┏━━
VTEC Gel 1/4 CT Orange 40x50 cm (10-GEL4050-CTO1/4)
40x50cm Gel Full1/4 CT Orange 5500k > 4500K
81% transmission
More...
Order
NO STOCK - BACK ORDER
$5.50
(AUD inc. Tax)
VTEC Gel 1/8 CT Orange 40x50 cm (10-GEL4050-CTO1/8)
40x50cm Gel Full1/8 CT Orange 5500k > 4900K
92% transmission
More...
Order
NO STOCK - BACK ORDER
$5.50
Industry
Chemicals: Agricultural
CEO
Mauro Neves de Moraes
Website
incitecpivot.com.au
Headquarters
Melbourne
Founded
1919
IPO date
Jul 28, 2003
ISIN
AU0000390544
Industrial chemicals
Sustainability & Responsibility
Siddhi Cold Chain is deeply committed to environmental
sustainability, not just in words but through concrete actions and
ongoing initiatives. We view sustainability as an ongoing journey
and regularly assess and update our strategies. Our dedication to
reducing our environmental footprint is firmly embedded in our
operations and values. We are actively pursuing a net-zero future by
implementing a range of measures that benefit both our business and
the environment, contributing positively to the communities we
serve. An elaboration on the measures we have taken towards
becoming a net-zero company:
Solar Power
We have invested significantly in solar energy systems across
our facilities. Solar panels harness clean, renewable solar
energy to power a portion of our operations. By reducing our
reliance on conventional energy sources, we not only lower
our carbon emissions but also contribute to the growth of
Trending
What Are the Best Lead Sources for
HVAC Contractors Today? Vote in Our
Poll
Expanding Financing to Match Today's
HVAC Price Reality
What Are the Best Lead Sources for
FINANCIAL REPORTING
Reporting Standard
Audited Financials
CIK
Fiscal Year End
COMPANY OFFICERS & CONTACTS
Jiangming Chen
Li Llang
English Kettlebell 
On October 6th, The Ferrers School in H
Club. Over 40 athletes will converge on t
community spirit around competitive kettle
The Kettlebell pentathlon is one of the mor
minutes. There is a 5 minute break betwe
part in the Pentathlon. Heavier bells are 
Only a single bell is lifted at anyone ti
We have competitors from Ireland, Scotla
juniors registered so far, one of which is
┗━━
* _Aim of the exercise_
Each line above from the one with "sustainability, not just" up to and including the one with "reducing our environmental" must be set down exactly, and no line outside that span may appear.

* _The answer_
sustainability, not just in words but through concrete actions and
ongoing initiatives. We view sustainability as an ongoing journey
and regularly assess and update our strategies. Our dedication to
reducing our environmental footprint is firmly embedded in our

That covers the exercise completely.